Published 22 March 2026. Last reviewed 22 April 2026. Conditions described are typical and never guaranteed.
Let us be straight about Cagban, because honesty is the whole point of these guides. Cagban is not a beach you visit, it is the door you come through. It is the main jetty port on the southern side of Boracay, the place where the short crossing from Caticlan on the mainland lands you in the dry season, and it is a working harbour of piers, boats and ticket counters rather than a sweep of sand. No one plans a beach day at Cagban, and you should not either.
For the family pragmatist, that makes this page an arrival guide more than a beach review. The crossing from Caticlan takes only around ten to fifteen minutes, but the port itself is busy, so the trick with children is to be organised. Keep some cash and your identification within easy reach for the terminal fee, the environmental fee and the boat fare, hold small hands well clear of the pier edge and the moving boats, and have a plan for the onward hop rather than working it out on the dock.
That onward hop is mercifully short. A tricycle or electric tricycle waits at the terminal just outside the main building, and the ride up to the White Beach stations takes around ten to fifteen minutes, which means you can realistically be on soft sand within the hour of stepping off the boat. One seasonal note worth knowing in advance: in the wet Habagat months the rougher western sea often pushes the ferries round to the Tambisaan port on the sheltered eastern side instead, so confirm your arrival point when you book.
So who is this page for? Anyone arriving on the island who wants to clear the port calmly and get to the beach without fuss. And where should you actually go? Straight up to White Beach for the headline swim, with Station 1 the widest and calmest family end, or south to the quiet sand at Angol if you want a gentler base near the arrival side. Treat Cagban as the efficient first ten minutes of your trip, and save your beach time for the real sand a short ride away.

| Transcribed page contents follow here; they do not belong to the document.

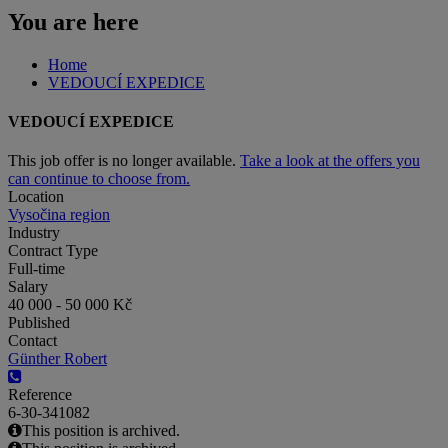
You are here
Home
VEDOUCÍ EXPEDICE
VEDOUCÍ EXPEDICE
This job offer is no longer available.
Take a look at the offers you
can continue to choose from.
Location
Vysočina region
Industry
Contract Type
Full-time
Salary
40 000 - 50 000 Kč
Published
Contact
Günther Robert
Reference
6-30-341082
This position is archived.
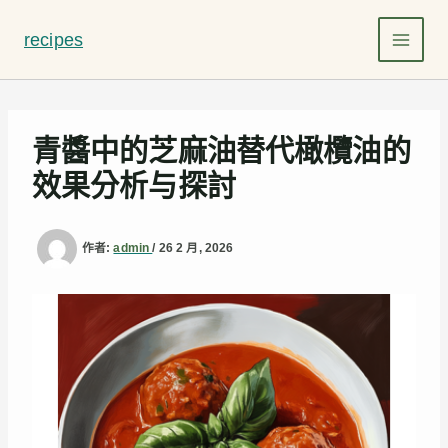
跳
至
recipes
主
要
內
容
青醬中的芝麻油替代橄欖油的
效果分析与探討
作者:
admin
/
26 2 月, 2026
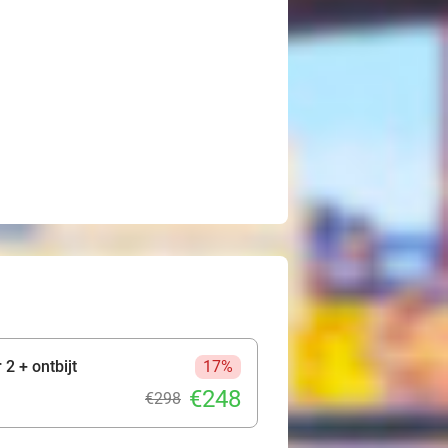
2 + ontbijt
17%
€248
€298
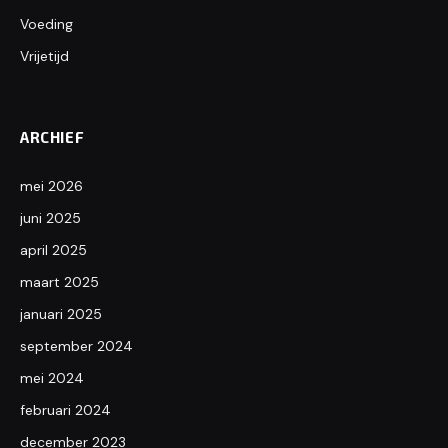
Voeding
Vrijetijd
ARCHIEF
mei 2026
juni 2025
april 2025
maart 2025
januari 2025
september 2024
mei 2024
februari 2024
december 2023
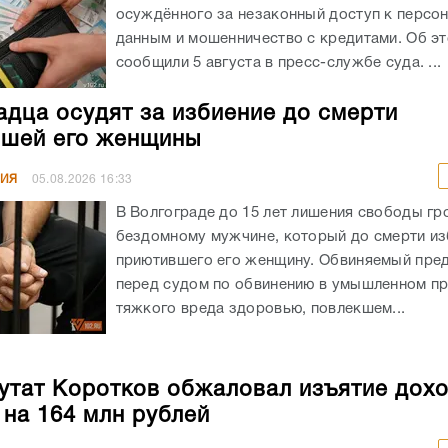
осуждённого за незаконный доступ к персо
данным и мошенничество с кредитами. Об э
сообщили 5 августа в пресс-службе суда. ...
адца осудят за избиение до смерти
шей его женщины
НИЯ
05.08.2026
16:33
В Волгограде до 15 лет лишения свободы гр
бездомному мужчине, который до смерти из
приютившего его женщину. Обвиняемый пре
перед судом по обвинению в умышленном п
тяжкого вреда здоровью, повлекшем...
утат Коротков обжаловал изъятие дохо
 на 164 млн рублей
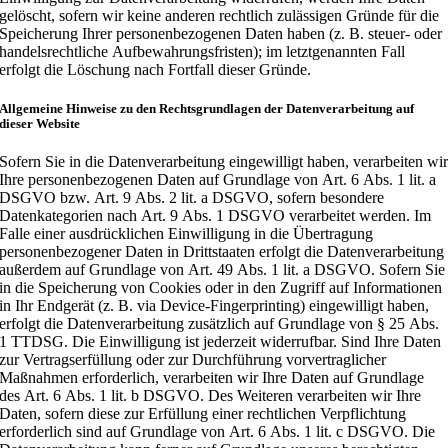
gelöscht, sofern wir keine anderen rechtlich zulässigen Gründe für die
Speicherung Ihrer personenbezogenen Daten haben (z. B. steuer- oder
handelsrechtliche Aufbewahrungsfristen); im letztgenannten Fall
erfolgt die Löschung nach Fortfall dieser Gründe.
Allgemeine Hinweise zu den Rechtsgrundlagen der Datenverarbeitung auf
dieser Website
Sofern Sie in die Datenverarbeitung eingewilligt haben, verarbeiten wi
Ihre personenbezogenen Daten auf Grundlage von Art. 6 Abs. 1 lit. a
DSGVO bzw. Art. 9 Abs. 2 lit. a DSGVO, sofern besondere
Datenkategorien nach Art. 9 Abs. 1 DSGVO verarbeitet werden. Im
Falle einer ausdrücklichen Einwilligung in die Übertragung
personenbezogener Daten in Drittstaaten erfolgt die Datenverarbeitung
außerdem auf Grundlage von Art. 49 Abs. 1 lit. a DSGVO. Sofern Sie
in die Speicherung von Cookies oder in den Zugriff auf Informationen
in Ihr Endgerät (z. B. via Device-Fingerprinting) eingewilligt haben,
erfolgt die Datenverarbeitung zusätzlich auf Grundlage von § 25 Abs.
1 TTDSG. Die Einwilligung ist jederzeit widerrufbar. Sind Ihre Daten
zur Vertragserfüllung oder zur Durchführung vorvertraglicher
Maßnahmen erforderlich, verarbeiten wir Ihre Daten auf Grundlage
des Art. 6 Abs. 1 lit. b DSGVO. Des Weiteren verarbeiten wir Ihre
Daten, sofern diese zur Erfüllung einer rechtlichen Verpflichtung
erforderlich sind auf Grundlage von Art. 6 Abs. 1 lit. c DSGVO. Die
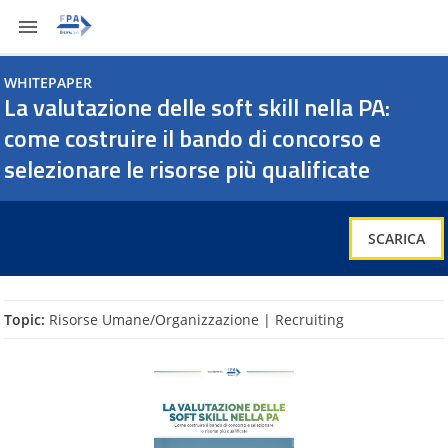
Vai
al
contenuto
WHITEPAPER
La valutazione delle soft skill nella PA: come costruire il bando di concorso e selezionare le risorse più qualificate
SCARICA
La valutazione delle soft skill nella PA:
come costruire il bando di concorso e
selezionare le risorse più qualificate
SCARICA
Topic:
Risorse Umane/Organizzazione | Recruiting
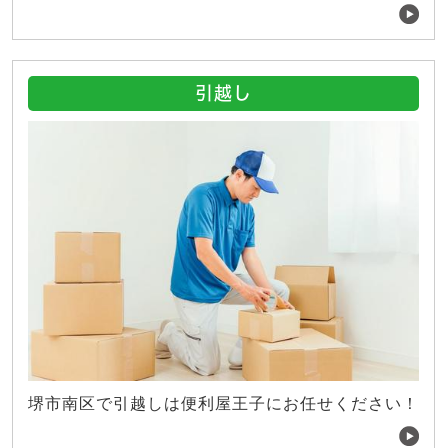
引越し
堺市南区で引越しは便利屋王子にお任せください！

Cagban is a port with no beach clubs. For a lounge day with shade and service, head to White Beach and use the Boracay club directory.
Cagban is reached by the short pump boat crossing from the Caticlan jetty port on the mainland, a hop of around ten to fifteen minutes that runs frequently through the day. You register and show identification before boarding, pay the terminal fee, the environmental fee and the boat fare, and step off onto the pier at Cagban. It is the standard way onto the island in the dry season, simple once you know the rhythm of it.
From the port, the tricycle and electric tricycle terminal sits just outside the main building, and the ride up to the White Beach stations takes around ten to fifteen minutes. For a family arriving with bags and tired children, the smoothest plan is to have cash ready for the fees and the ride, agree the tricycle fare before you set off, and head straight to your base on White Beach. In the wet Habagat months, check whether your boat lands at Cagban or at the Tambisaan port on the eastern side so you know which way you are coming in.
Tell us the day and the party, and we will match you to a beachfront or resort lounge in Boracay and pass your request straight to the team.
No. Cagban is the main jetty port where visitors arrive from Caticlan, a working harbour with constant boat traffic rather than a swimming or sunbathing beach. Treat it as your gateway to the island, move through it smoothly, and head straight up to White Beach for the soft sand and gentle water with children.
From the Caticlan jetty port on the mainland a short pump boat crossing of around ten to fifteen minutes brings you to Cagban on Boracay. Boats run frequently through the day, you register and show identification before boarding, and the crossing is the standard route onto the island in the dry season.
On arrival you pay a terminal fee, an environmental fee and the boat fare, with the exact amounts set by the local authorities and to be confirmed on the day, as foreign visitors and residents pay different rates. Keep some cash and your identification handy to clear the port quickly with children in tow.
In the dry Amihan season from around November to April the boats usually dock at Cagban near the west coast. In the wet Habagat season from around June to October, when the western sea is rougher, services often shift to the Tambisaan port on the sheltered eastern side. Confirm your arrival port when you book.
It is close. From Cagban port a tricycle or electric tricycle ride of around ten to fifteen minutes takes you up to the White Beach stations, with the terminal just outside the main port building. That short hop is all that stands between arrival and the soft sand, so it is easy to be swimming within the hour.